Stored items
↓↓↓
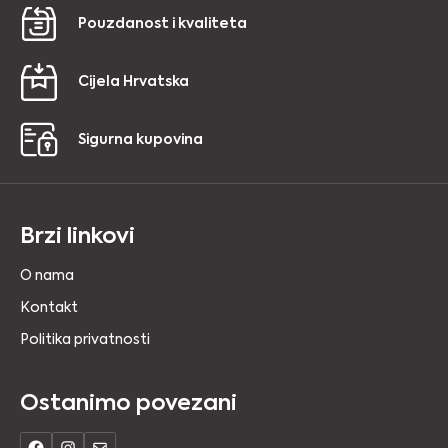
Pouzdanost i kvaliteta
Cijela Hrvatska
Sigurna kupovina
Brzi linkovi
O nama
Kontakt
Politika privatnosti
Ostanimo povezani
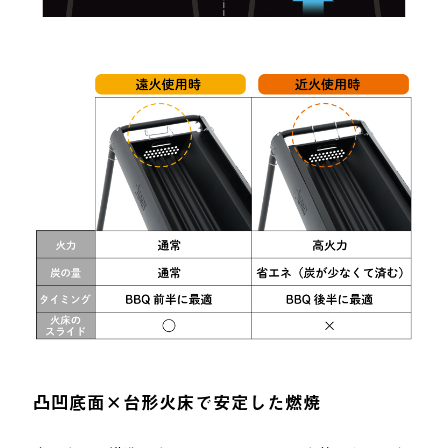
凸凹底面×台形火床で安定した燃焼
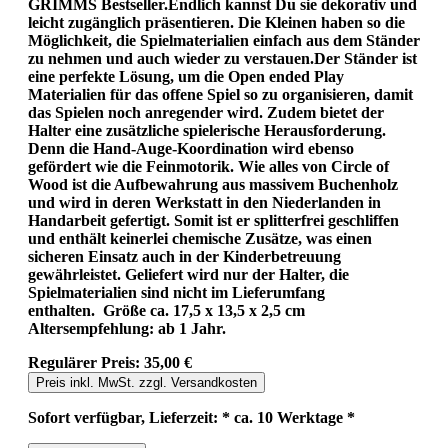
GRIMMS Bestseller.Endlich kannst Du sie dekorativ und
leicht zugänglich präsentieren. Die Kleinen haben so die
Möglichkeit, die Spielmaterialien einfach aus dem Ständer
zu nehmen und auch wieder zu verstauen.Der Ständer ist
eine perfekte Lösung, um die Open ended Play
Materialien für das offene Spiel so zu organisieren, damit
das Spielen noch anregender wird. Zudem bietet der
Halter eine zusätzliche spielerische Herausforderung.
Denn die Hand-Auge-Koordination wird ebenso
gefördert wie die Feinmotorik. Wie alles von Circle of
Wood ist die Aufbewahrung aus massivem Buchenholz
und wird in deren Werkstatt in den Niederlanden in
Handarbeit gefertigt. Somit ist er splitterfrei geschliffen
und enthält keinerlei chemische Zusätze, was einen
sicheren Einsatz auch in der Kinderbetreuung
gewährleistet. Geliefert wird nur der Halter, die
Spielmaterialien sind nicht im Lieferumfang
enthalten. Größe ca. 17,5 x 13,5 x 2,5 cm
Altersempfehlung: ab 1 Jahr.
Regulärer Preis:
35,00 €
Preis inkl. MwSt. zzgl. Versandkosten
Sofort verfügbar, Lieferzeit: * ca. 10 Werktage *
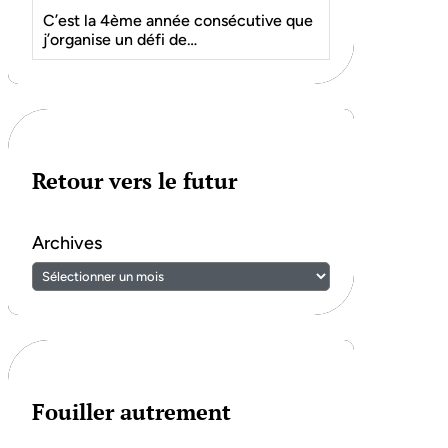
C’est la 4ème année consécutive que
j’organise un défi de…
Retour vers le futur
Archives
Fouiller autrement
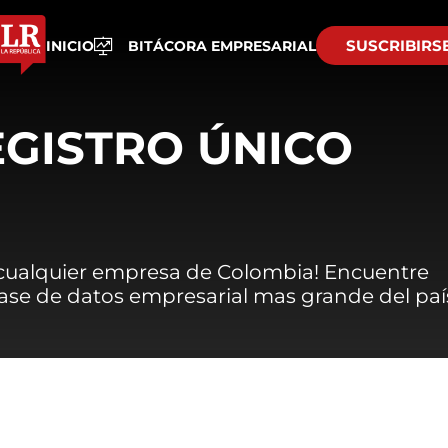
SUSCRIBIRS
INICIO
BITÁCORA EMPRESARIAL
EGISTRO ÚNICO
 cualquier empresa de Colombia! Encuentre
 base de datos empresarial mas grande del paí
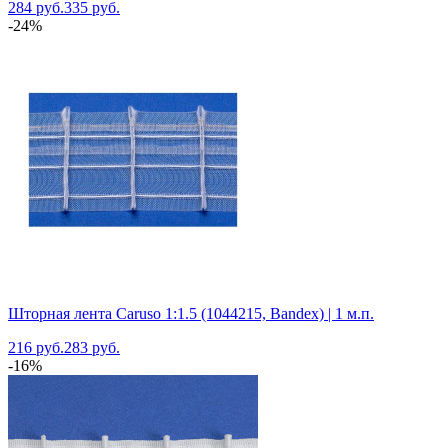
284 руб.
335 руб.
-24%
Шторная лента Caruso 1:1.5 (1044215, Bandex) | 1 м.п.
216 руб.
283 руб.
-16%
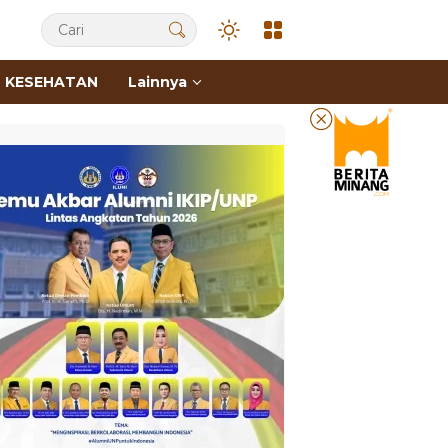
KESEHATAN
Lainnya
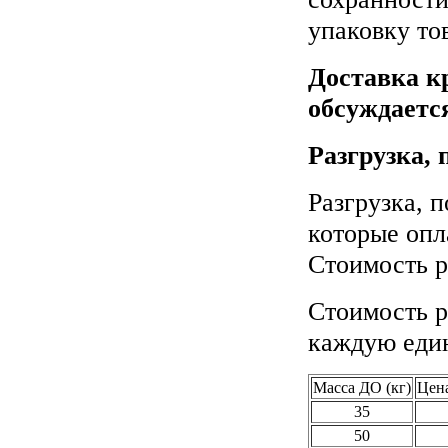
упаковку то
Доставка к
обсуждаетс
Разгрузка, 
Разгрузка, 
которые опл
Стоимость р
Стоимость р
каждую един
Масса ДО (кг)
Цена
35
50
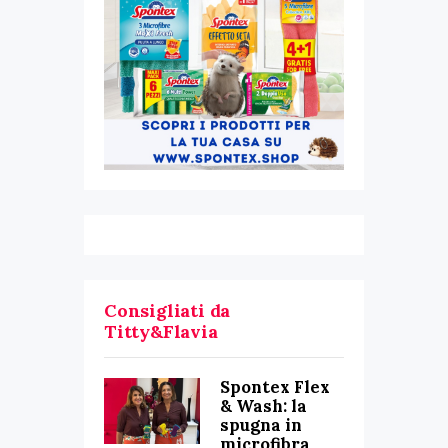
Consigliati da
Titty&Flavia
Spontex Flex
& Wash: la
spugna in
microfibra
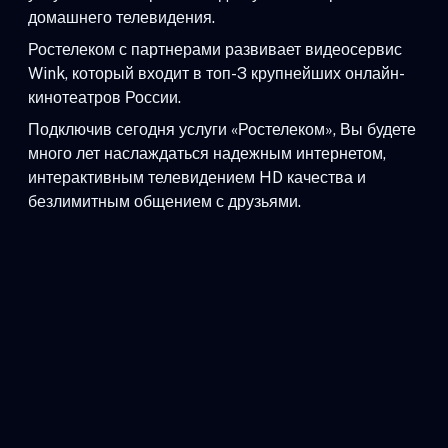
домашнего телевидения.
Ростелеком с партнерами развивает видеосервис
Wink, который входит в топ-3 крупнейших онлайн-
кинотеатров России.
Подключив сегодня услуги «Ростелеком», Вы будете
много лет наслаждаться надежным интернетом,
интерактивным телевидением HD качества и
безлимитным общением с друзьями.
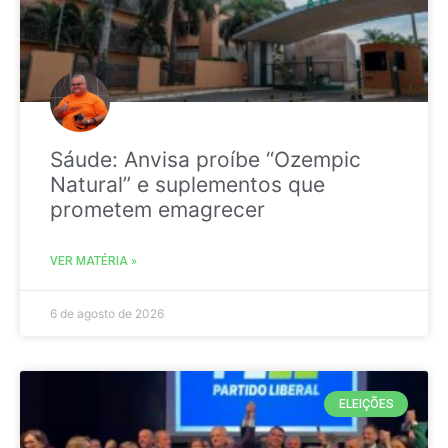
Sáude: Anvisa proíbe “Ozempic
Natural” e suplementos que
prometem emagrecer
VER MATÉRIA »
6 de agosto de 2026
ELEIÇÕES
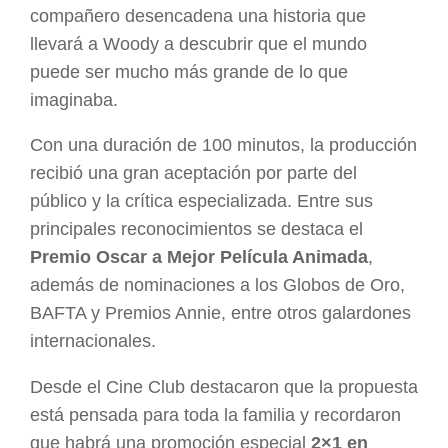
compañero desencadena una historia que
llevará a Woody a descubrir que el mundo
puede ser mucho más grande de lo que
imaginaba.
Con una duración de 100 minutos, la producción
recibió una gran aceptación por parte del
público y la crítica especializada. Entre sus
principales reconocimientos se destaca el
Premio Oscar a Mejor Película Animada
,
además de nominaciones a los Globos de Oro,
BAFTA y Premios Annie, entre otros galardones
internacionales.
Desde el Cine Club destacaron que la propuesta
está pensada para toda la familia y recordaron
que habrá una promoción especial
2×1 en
↑↑↑
↓↓↓
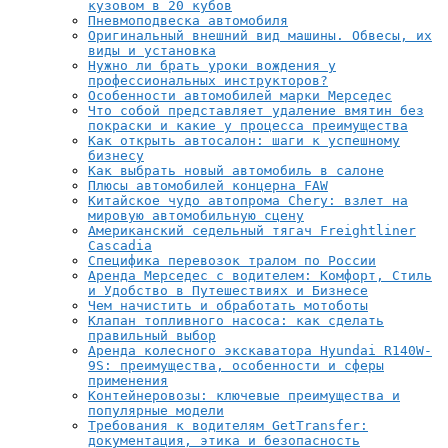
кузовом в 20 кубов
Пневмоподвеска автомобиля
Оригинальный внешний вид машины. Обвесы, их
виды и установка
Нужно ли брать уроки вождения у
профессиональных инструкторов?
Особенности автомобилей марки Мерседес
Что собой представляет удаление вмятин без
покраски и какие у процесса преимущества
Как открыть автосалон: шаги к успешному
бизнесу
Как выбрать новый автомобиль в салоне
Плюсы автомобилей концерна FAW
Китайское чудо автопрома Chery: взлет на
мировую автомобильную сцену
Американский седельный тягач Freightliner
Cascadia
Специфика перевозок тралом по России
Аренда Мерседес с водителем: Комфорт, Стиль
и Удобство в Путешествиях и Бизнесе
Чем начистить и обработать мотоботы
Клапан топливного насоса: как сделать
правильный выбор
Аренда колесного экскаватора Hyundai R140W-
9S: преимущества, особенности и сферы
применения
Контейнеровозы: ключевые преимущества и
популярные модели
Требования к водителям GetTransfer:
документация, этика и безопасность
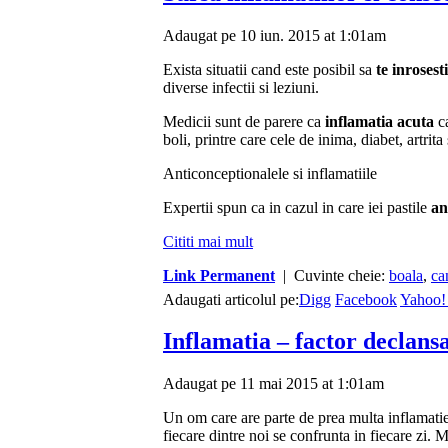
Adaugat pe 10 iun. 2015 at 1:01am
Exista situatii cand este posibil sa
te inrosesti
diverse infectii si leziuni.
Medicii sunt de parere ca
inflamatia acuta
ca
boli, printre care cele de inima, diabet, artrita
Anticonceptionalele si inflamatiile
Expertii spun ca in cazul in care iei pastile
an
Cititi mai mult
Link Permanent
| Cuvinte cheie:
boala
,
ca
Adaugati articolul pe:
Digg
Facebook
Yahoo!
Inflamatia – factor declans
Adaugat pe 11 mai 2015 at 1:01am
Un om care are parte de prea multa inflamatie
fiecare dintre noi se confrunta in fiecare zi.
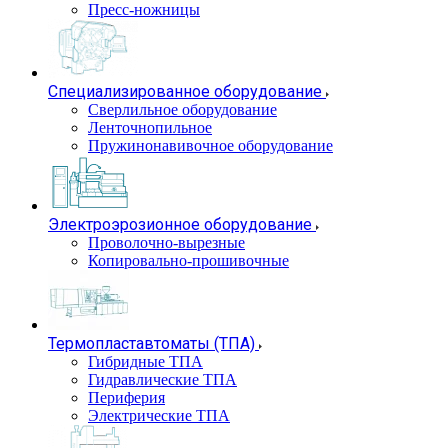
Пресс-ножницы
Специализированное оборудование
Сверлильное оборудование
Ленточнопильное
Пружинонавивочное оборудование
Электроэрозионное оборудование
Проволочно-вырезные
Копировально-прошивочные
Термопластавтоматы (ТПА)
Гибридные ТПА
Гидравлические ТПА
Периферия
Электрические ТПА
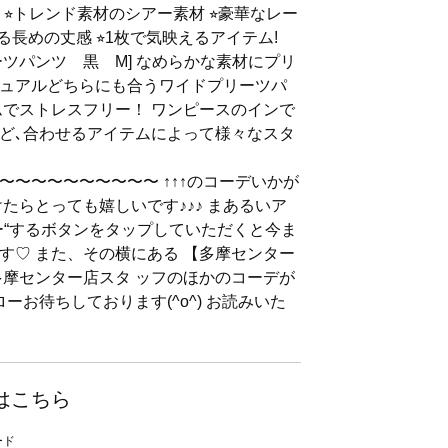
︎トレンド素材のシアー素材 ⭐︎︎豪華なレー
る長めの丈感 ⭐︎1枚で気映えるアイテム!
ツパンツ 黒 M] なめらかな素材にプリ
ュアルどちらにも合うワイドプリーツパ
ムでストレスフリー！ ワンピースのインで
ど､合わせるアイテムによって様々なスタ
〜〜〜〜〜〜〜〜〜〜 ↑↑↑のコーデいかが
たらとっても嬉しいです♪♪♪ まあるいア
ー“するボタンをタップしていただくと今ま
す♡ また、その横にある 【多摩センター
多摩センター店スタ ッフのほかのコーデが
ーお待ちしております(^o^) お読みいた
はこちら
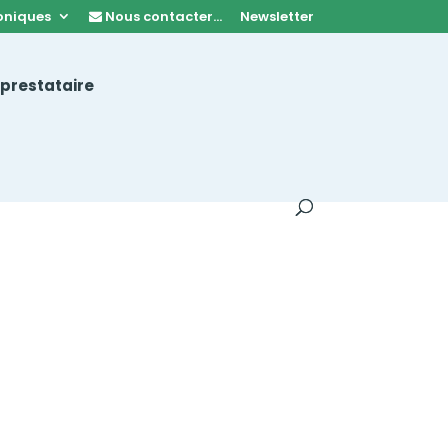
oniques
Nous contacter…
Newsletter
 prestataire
↑↑↑
↓↓↓
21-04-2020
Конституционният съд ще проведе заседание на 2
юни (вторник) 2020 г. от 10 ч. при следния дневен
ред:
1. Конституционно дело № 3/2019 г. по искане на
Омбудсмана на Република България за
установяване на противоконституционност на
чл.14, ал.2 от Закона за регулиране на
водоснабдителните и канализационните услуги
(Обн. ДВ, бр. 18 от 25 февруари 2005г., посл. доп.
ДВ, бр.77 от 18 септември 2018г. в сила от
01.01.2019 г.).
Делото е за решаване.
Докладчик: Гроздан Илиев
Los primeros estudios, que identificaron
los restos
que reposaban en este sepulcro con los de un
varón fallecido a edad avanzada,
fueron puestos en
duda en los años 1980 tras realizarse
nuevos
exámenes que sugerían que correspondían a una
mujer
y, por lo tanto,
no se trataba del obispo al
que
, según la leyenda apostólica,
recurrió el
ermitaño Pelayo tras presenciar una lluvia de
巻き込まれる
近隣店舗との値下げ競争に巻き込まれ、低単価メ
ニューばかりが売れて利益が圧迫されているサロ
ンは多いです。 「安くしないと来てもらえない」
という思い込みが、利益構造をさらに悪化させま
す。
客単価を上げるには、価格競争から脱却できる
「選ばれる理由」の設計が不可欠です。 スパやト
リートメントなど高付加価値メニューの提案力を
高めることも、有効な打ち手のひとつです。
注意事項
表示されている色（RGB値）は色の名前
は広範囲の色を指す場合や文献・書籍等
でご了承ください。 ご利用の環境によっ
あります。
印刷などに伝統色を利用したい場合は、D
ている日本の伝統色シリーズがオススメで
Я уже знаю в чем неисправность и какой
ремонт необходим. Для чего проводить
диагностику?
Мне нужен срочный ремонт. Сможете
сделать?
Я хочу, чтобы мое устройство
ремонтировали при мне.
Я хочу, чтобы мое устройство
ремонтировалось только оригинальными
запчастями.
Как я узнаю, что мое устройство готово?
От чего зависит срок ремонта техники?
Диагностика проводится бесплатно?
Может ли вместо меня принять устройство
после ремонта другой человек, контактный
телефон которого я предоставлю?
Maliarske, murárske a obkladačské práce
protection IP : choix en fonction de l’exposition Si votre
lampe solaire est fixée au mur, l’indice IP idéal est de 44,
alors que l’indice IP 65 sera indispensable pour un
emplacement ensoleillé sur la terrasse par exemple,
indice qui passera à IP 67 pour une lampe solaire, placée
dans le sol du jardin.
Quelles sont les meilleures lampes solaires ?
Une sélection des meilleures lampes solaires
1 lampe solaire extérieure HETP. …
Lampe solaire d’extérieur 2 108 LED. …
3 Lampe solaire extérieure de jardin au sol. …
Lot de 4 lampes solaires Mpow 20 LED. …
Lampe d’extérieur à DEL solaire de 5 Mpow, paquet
↑↑↑
◆ **WHAT IS BEING ASKED**:
Please go through the data above and copy every line that has the word "ремонта".

◆ **RESPONSE FOR THIS EXERCISE**:
От чего зависит срок ремонта техники?
после ремонта другой человек, контактный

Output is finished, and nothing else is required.